Ce fut bien autre chose quand l’opéra français[1]eut réussi à venir au monde (1671). A peine né, il dut à l’association de Quinault avec Lulli d’être un conseiller de volupté. Tandis que les décors et les danses charmaient les yeux, que les « machines » amusaient par leurs complications ingénieuses, les vers et la musique murmuraient inlassablement, avec la même langueur caressante, que nul être jeune n’a le droit, pour aucun motif, de se refuser au devoir d’amour. — « Cédez, rendez-vous, » chante un chœur d’Amadis. Les treize « tragédies lyriques » données de 1673 à 1686 par Quinault et Lulli sont toutes construites sur ce thème unique. Elles n’expriment que cette seule idée : « Cédez, rendez-vous, » et finissent par tirer une certaine éloquence de leur monotonie. Lorsqu’on les joue au piano[2], faute d’un meilleur moyen de les connaître, on se rend compte qu’en dépit de leur fadeur, cet appel continuel aux sens pouvait produire à la longue, dans l’atmosphère particulière d’une salle de théâtre, une espèce d’entraînement.

Les moralistes s’en étaient aperçus. La violente sortie de Boileau contre l’opéra est dans toutes les mémoires. Nous la trouvons aujourd’hui par trop vertueuse ; elle en est ridicule. Elle s’explique cependant si l’on considère combien il était nouveau de pleurer et d’avoir des attaques de nerfs en écoutant chanter. Etait-ce la« morale lubrique » de Quinault qui agissait ? Etait-ce la nouvelle musique ? Dans les deux cas, l’honnête Boileau était excusable de prendre l’alarme.
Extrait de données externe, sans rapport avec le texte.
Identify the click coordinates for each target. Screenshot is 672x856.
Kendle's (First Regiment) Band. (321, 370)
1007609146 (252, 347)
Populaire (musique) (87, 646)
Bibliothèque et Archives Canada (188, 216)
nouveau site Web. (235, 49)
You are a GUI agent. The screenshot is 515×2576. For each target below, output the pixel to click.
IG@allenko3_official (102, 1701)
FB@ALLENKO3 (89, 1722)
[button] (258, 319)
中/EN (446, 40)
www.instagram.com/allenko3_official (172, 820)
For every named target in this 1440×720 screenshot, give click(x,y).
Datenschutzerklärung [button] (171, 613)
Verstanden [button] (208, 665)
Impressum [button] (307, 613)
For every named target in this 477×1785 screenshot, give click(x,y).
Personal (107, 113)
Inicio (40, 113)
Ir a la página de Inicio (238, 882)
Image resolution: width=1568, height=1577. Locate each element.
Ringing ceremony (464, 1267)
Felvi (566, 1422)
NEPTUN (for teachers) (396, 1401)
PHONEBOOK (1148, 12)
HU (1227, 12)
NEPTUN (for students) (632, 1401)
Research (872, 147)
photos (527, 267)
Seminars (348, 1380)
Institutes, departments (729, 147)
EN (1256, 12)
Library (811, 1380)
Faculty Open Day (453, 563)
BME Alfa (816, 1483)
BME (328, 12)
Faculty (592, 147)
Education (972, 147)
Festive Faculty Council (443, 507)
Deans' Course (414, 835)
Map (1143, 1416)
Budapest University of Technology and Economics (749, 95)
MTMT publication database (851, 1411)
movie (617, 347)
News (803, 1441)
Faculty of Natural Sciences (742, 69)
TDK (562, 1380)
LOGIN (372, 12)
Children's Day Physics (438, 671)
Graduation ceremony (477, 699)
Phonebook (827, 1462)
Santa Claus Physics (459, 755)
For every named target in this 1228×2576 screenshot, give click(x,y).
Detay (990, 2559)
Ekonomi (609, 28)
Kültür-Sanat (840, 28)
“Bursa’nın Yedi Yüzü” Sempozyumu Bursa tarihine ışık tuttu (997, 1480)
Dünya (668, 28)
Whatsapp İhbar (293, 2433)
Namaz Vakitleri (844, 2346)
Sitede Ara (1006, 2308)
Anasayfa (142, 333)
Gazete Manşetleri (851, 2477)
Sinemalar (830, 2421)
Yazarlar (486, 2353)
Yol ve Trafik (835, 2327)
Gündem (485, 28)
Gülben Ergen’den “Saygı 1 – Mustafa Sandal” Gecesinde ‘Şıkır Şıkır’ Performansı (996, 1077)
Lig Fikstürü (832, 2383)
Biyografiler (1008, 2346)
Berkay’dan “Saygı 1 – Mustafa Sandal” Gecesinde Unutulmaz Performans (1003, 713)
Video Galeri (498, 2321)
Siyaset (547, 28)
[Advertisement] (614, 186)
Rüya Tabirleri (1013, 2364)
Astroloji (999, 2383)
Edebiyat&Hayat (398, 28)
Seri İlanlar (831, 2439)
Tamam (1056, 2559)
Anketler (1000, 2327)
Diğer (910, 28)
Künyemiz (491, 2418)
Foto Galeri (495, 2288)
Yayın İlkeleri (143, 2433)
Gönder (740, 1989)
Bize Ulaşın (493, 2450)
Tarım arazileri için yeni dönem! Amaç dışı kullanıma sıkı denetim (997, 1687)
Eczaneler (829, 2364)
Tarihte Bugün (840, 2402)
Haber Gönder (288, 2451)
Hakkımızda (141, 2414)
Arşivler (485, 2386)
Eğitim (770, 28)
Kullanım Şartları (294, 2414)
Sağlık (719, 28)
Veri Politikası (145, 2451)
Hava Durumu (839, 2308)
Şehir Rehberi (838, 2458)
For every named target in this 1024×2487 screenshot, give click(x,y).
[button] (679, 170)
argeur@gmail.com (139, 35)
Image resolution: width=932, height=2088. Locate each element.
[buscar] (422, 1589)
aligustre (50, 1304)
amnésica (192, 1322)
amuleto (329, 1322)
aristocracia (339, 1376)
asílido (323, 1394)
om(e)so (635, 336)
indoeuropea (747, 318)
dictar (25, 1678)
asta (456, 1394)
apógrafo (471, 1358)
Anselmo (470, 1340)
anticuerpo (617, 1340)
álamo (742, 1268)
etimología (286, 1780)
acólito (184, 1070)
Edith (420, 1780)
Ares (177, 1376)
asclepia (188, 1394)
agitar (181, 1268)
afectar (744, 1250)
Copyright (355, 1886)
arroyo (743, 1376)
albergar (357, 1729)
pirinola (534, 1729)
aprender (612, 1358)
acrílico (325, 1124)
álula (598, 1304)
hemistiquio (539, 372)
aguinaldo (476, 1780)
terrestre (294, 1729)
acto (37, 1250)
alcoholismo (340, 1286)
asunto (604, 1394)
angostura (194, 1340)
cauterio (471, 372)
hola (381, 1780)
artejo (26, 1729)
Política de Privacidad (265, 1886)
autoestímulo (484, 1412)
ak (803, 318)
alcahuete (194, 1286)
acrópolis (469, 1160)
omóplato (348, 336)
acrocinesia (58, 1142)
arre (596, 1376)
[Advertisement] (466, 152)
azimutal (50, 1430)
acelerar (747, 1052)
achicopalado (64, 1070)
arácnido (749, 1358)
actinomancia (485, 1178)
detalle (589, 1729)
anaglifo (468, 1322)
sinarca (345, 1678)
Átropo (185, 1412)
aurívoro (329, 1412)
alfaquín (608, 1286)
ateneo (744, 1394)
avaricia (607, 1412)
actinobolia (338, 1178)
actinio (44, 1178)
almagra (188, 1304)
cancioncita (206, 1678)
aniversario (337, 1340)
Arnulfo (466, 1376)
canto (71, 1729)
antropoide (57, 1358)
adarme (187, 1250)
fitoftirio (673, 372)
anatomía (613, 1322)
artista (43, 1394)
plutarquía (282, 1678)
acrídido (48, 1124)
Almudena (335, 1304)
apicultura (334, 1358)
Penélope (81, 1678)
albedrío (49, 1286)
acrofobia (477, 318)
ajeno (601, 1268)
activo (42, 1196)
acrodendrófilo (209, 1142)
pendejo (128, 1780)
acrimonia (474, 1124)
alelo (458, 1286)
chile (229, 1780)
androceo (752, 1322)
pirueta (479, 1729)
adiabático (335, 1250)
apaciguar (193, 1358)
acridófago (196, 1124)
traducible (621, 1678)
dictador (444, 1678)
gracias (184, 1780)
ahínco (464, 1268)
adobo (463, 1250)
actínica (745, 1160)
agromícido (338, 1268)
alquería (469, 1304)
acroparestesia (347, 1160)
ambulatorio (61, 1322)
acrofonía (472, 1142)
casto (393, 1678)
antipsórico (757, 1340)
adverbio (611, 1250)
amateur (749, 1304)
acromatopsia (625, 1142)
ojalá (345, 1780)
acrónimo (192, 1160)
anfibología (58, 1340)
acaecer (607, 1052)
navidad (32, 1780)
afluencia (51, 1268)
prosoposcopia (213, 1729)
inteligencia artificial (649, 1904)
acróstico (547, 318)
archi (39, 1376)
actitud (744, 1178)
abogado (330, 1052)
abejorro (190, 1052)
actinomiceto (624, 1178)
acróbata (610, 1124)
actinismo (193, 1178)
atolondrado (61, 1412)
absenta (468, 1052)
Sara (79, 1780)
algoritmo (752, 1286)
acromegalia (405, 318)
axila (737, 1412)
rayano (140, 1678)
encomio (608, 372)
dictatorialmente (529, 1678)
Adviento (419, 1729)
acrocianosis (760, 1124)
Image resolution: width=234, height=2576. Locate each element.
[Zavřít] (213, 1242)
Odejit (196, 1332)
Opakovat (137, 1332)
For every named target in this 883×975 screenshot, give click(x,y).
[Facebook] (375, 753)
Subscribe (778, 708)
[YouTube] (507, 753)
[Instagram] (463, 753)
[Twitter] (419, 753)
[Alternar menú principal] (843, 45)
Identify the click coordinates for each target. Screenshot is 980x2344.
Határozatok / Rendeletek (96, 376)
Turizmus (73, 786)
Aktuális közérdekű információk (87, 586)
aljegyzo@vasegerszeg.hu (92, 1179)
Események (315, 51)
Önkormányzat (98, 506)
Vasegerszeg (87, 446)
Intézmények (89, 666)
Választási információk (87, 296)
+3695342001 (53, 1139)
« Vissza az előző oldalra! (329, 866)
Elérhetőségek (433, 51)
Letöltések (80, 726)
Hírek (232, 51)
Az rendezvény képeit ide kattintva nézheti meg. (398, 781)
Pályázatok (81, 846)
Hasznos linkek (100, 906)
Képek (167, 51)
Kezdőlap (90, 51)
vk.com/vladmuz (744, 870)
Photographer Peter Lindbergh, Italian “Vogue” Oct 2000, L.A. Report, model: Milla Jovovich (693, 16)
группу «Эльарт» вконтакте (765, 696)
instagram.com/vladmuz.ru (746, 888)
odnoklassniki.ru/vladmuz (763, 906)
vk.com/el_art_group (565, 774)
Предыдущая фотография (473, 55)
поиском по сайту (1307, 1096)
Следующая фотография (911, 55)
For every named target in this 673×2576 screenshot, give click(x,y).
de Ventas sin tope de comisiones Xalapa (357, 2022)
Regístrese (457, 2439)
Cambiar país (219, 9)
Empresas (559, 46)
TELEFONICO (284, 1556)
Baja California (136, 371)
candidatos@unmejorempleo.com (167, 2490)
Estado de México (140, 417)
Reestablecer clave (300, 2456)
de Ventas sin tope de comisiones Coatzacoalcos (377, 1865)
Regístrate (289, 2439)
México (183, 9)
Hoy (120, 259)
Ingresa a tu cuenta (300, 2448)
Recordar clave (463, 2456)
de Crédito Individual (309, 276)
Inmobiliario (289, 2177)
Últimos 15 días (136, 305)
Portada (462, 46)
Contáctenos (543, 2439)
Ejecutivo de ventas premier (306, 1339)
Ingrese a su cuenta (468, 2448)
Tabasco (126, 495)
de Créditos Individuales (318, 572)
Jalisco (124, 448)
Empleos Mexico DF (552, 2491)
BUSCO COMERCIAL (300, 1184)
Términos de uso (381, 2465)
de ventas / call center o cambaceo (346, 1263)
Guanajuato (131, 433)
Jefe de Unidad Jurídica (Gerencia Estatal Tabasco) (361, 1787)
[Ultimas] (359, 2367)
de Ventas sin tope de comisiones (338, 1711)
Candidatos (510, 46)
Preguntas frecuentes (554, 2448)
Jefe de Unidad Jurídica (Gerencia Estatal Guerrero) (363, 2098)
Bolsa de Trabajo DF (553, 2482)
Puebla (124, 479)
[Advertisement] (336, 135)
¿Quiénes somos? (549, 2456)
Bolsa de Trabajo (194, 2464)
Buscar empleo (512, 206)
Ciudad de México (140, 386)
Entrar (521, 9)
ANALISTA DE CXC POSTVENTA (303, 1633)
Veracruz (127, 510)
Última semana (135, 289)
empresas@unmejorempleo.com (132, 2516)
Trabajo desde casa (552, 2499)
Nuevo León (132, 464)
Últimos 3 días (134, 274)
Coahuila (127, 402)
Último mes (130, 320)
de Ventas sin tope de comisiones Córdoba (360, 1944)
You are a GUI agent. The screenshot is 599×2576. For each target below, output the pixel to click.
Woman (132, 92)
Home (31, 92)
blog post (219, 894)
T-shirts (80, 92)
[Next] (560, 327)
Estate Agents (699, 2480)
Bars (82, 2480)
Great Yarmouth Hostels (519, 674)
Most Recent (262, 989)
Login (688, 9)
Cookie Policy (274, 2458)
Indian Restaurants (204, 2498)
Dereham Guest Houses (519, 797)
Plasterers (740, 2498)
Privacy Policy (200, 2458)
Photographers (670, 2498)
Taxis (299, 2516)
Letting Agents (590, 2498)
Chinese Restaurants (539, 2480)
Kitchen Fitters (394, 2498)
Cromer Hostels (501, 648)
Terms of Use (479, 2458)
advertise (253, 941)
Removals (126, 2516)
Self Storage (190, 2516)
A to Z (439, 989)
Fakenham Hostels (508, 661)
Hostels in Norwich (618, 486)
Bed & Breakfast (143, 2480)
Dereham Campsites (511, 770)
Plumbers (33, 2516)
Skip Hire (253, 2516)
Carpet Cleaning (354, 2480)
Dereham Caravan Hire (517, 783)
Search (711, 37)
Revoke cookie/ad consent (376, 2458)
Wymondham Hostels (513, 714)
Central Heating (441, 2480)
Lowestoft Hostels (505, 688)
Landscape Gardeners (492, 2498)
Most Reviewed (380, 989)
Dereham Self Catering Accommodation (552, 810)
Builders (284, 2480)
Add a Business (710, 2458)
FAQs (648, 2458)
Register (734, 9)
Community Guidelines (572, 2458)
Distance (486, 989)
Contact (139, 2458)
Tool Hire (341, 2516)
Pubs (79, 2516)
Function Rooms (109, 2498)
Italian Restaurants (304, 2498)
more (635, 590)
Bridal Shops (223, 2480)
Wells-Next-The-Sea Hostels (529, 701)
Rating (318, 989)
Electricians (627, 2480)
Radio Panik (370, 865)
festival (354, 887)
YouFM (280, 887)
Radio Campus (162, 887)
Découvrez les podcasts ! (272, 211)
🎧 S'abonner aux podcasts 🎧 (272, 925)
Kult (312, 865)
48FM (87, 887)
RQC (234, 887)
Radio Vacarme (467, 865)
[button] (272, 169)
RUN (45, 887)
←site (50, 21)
La France n’en était pas au degré d’excitation de l’Italie ; nous ne sommes pas assez musiciens pour cela. Dans une mesure moindre, le pays subissait pourtant l’extraordinaire pouvoir du style dramatique. On sait par Mme de Sévigné que, si les salles françaises n’allaient pas jusqu’à « éclater en sanglots, » ou à « suffoquer d’émotion, » plus d’un auditeur, à commencer par elle-même, pleurait silencieusement aux beaux endroits. La mode s’en mêlait, et nous savons de quoi la mode est capable en

  1. Le premier digne de ce nom fut Pomone, de Cambert. On trouvera dans les ouvrages spéciaux en quoi l’opéra français différait de l’opéra italien, et par quel enchaînement de circonstances un Florentin, Baptiste Lulli, en a été le véritable fondateur.
  2. Il a paru un choix des opéras de Lulli, pour piano et chant, dans la collection Michaelis.